Dataset records:
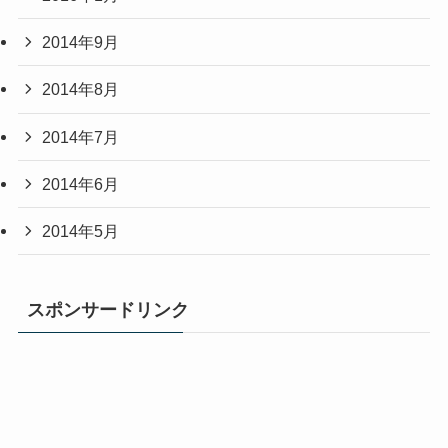
2014年9月
2014年8月
2014年7月
2014年6月
2014年5月
スポンサードリンク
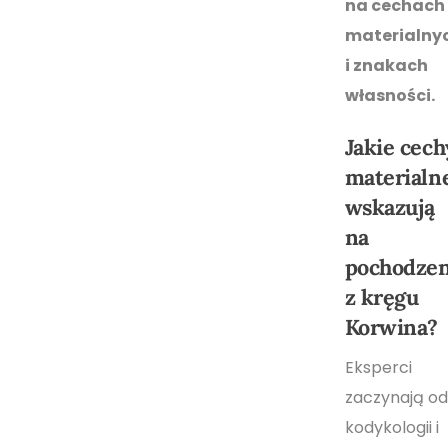
na cechach
materialny
i znakach
własności.
Jakie cech
materialn
wskazują
na
pochodzen
z kręgu
Korwina?
Eksperci
zaczynają od
kodykologii i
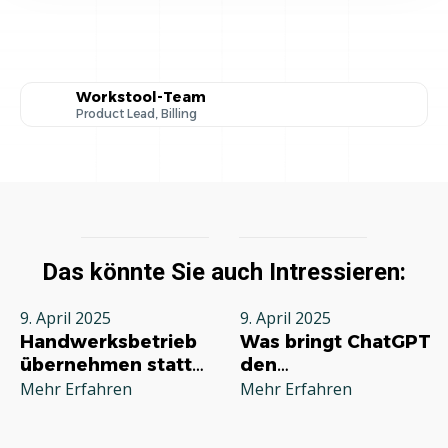
Workstool-Team
Product Lead, Billing
Das könnte Sie auch Intressieren:
9. April 2025
9. April 2025
Handwerksbetrieb
Was bringt ChatGPT
übernehmen statt
den
neu gründen:
Handwerksbetrieben
Mehr Erfahren
Mehr Erfahren
Vorteile, Anleitung
und sinnvoll?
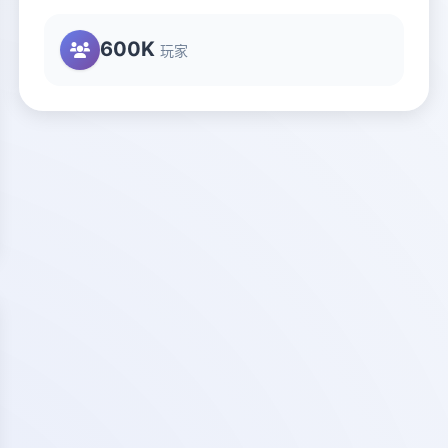
600K
玩家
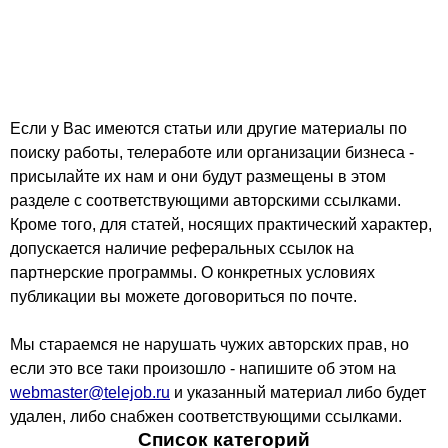
Если у Вас имеются статьи или другие материалы по
поиску работы, телеработе или организации бизнеса -
присылайте их нам и они будут размещены в этом
разделе с соответствующими авторскими ссылками.
Кроме того, для статей, носящих практический характер,
допускается наличие реферальных ссылок на
партнерские программы. О конкретных условиях
публикации вы можете договориться по почте.
Мы стараемся не нарушать чужих авторских прав, но
если это все таки произошло - напишите об этом на
webmaster@telejob.ru
и указанный материал либо будет
удален, либо снабжен соответствующими ссылками.
Список категорий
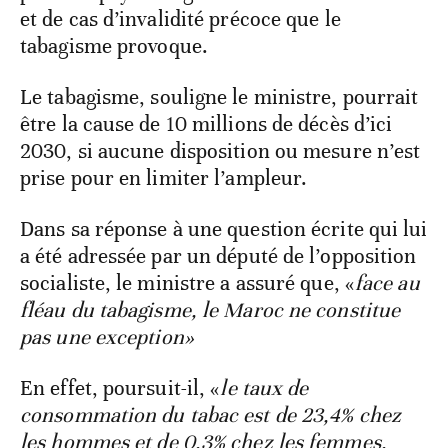
et de cas d’invalidité précoce que le
tabagisme provoque.
Le tabagisme, souligne le ministre, pourrait
être la cause de 10 millions de décès d’ici
2030, si aucune disposition ou mesure n’est
prise pour en limiter l’ampleur.
Dans sa réponse à une question écrite qui lui
a été adressée par un député de l’opposition
socialiste, le ministre a assuré que, «
face au
fléau du tabagisme, le Maroc ne constitue
pas une exception»
En effet, poursuit-il, «
le taux de
consommation du tabac est de 23,4% chez
les hommes et de 0,3% chez les femmes,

PROBLEM -> Your task is to restate word for word the lines from the top of the data to the line containing "Если у Вас имеются", both ends included, with every picture left out.

RESPONSE AREA ->
2014年9月
2014年8月
2014年7月
2014年6月
2014年5月
スポンサードリンク
na cechach
materialny
i znakach
własności.
Jakie cech
materialn
wskazują
na
pochodzen
z kręgu
Korwina?
Eksperci
zaczynają od
kodykologii i
Workstool-Team
Product Lead, Billing
Das könnte Sie auch Intressieren:
9. April 2025
9. April 2025
Handwerksbetrieb
Was bringt ChatGPT
übernehmen statt
den
neu gründen:
Handwerksbetrieben
Mehr Erfahren
Mehr Erfahren
Vorteile, Anleitung
und sinnvoll?
600K
玩家
Если у Вас имеются статьи или другие материалы по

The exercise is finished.